Polskie MSZ: Banderyzm to składowa ukraińskiego patriotyzmu i heroicznej walki

Ministerstwo Spraw Zagranicznych udzieliło skandalicznej odpowiedzi na interpelację posła Roberta Winnckiego (Kukiz’15) dotyczącą rozwoju kultu banderowskiego na Ukrainie, w której podsekretarz stanu Katarzyna Kacperczyk usiłowała przekonać, że kult Bandery to tylko budowanie ukraińskiej tożsamości i patriotyzmu. O sprawie Robert Winnicki poinformował podczas specjalnie zwołanej konferencji w Sejmie.

 – Ta interpelacja związana była z promowaniem tego kultu, który honoruje morderców, ludobójców spod znaku OUN-UPA w szkolnictwie ukraińskim – mówił Winnicki i przytoczył obszerny fragment odpowiedzi, jakiej udzieliło polskie MSZ. Oto on:

Odnosząc się do pytania dot. przygotowanej w połowie ub.r. przez Ministerstwo Oświaty i Nauki Ukrainy „Koncepcji narodowo-patriotycznego wychowania dzieci i młodzieży”, należy wskazać, że we wspomnianym dokumencie, w kontekście znajomości historii i heroicznej walki narodu ukraińskiego o niepodległość, przywołane zostały obok pomarańczowej rewolucji i rewolucji godności także formacje OUN i UPA. W poszukiwaniu wzorów patriotyzmu Ministerstwo Oświaty i Nauki odwołuje się do istniejących – w niespełna 25-letniej historii niepodległej Ukrainy – przykładów patriotycznych postaw zdeterminowanych do obrony ukraińskiej niezależności. „Koncepcja” została przygotowana w czasie agresji Rosji na terytorium Ukrainy, zagrożenia niepodległości państwa i toczonych działań zbrojnych.
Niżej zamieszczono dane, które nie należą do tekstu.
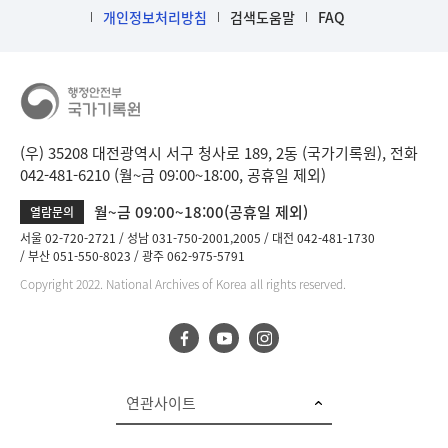
개인정보처리방침
검색도움말
FAQ
(우) 35208 대전광역시 서구 청사로 189, 2동 (국가기록원), 전화
042-481-6210 (월~금 09:00~18:00, 공휴일 제외)
월~금 09:00~18:00(공휴일 제외)
열람문의
서울 02-720-2721
성남 031-750-2001,2005
대전 042-481-1730
부산 051-550-8023
광주 062-975-5791
Copyright 2022. National Archives of Korea all rights reserved.
연관사이트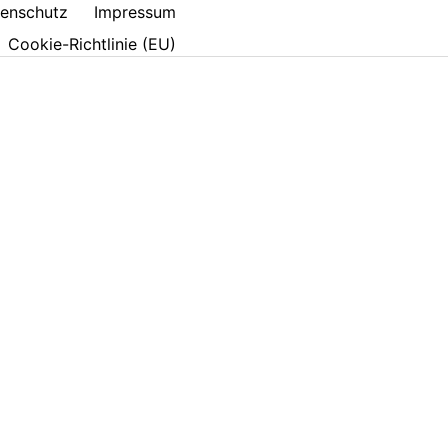
enschutz
Impressum
Cookie-Richtlinie (EU)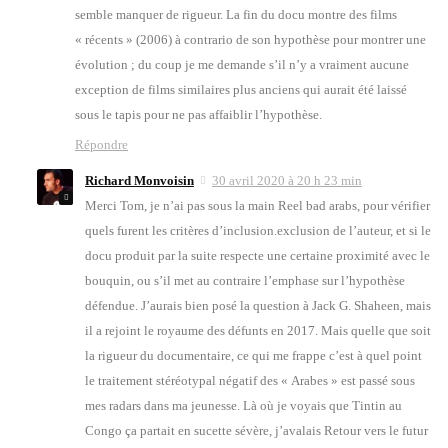
semble man­quer de rigueur. La fin du docu montre des films
« récents » (2006) à contra­rio de son hypo­thèse pour mon­trer une
évo­lu­tion ; du coup je me demande s’il n’y a vrai­ment aucune
excep­tion de films simi­laires plus anciens qui aurait été lais­sé
sous le tapis pour ne pas affai­blir l’hypothèse.
Répondre
Richard Monvoisin
30 avril 2020 à 20 h 23 min
Mer­ci Tom, je n’ai pas sous la main Reel bad arabs, pour véri­fier
quels furent les cri­tères d’inclusion.exclusion de l’au­teur, et si le
docu pro­duit par la suite res­pecte une cer­taine proxi­mi­té avec le
bou­quin, ou s’il met au contraire l’emphase sur l’hy­po­thèse
défen­due. J’au­rais bien posé la ques­tion à Jack G. Sha­heen, mais
il a rejoint le royaume des défunts en 2017. Mais quelle que soit
la rigueur du docu­men­taire, ce qui me frappe c’est à quel point
le trai­te­ment sté­réo­ty­pal néga­tif des « Arabes » est pas­sé sous
mes radars dans ma jeu­nesse. Là où je voyais que Tin­tin au
Congo ça par­tait en sucette sévère, j’a­va­lais Retour vers le futur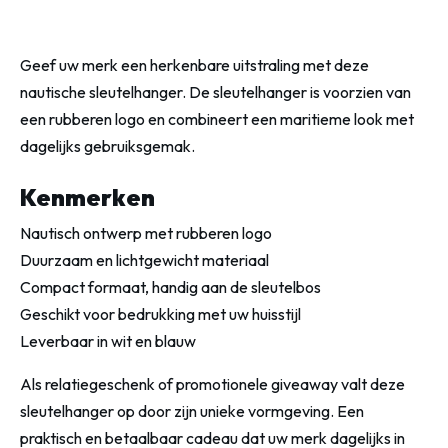
Geef uw merk een herkenbare uitstraling met deze
nautische sleutelhanger. De sleutelhanger is voorzien van
een rubberen logo en combineert een maritieme look met
dagelijks gebruiksgemak.
Kenmerken
Nautisch ontwerp met rubberen logo
Duurzaam en lichtgewicht materiaal
Compact formaat, handig aan de sleutelbos
Geschikt voor bedrukking met uw huisstijl
Leverbaar in wit en blauw
Als relatiegeschenk of promotionele giveaway valt deze
sleutelhanger op door zijn unieke vormgeving. Een
praktisch en betaalbaar cadeau dat uw merk dagelijks in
W takich okolicznościach nie można odmawiać Ukrainie prawa do odwoływania się do przykładów patriotycznych postaw ze stosunkowo krótkiej historii tego kraju.

– Cytowany fragment jest po prostu skandaliczny. Będę domagał się wyjaśnień, kto jest autorem tego pisma – zapowiedział Winnicki, podkreślając, iż polityczną odpowiedzialność ponosi za to Witold Waszczykowski. – Jeżeli w jego resorcie są urzędnicy, którzy deklarują, że nie można Ukrainie odmawiać prawa do tego, by kultem publicznym objęte były formacje, które dokonały ludobójstwa na Polakach w l. 40 na Kresach Wschodnich to jest to oczywiście totalny absurd. Absurd tym większy, że w oficjalnej propagandzie Ukraina jest naszym strategicznym partnerem, jest naszym najbliższym przyjacielem, mamy jak najbliższe relacje, a tymczasem Ministerstwo Spraw Zagranicznych nie reaguje na to, kiedy u strategicznego partnera, u przyjaciela rozwija się kult tych, którzy mordowali Polaków w sposób szczególnie bestialski – nie krył oburzenia.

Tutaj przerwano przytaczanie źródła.